**Work instructions:**
All of the records below are to be given again word for word, with the pictures removed.

(Supplied information begins)

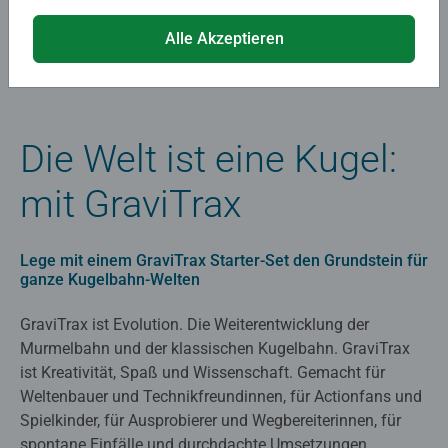
Alle Akzeptieren
Die Welt ist eine Kugel:
mit GraviTrax
Lege mit einem GraviTrax Starter-Set den Grundstein für
ganze Kugelbahn-Welten
GraviTrax ist Evolution. Die Weiterentwicklung der
Murmelbahn und der klassischen Kugelbahn. GraviTrax
ist Kreativität, Spaß und Wissenschaft. Gemacht für
Weltenbauer und Technikfreundinnen, für Actionfans und
Spielkinder, für Ausprobierer und Wegbereiterinnen, für
spontane Einfälle und durchdachte Umsetzungen.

(Supplied information ends)

**Answer below:**
Alle Akzeptieren
Die Welt ist eine Kugel:
mit GraviTrax
Lege mit einem GraviTrax Starter-Set den Grundstein für
ganze Kugelbahn-Welten
GraviTrax ist Evolution. Die Weiterentwicklung der
Murmelbahn und der klassischen Kugelbahn. GraviTrax
ist Kreativität, Spaß und Wissenschaft. Gemacht für
Weltenbauer und Technikfreundinnen, für Actionfans und
Spielkinder, für Ausprobierer und Wegbereiterinnen, für
spontane Einfälle und durchdachte Umsetzungen.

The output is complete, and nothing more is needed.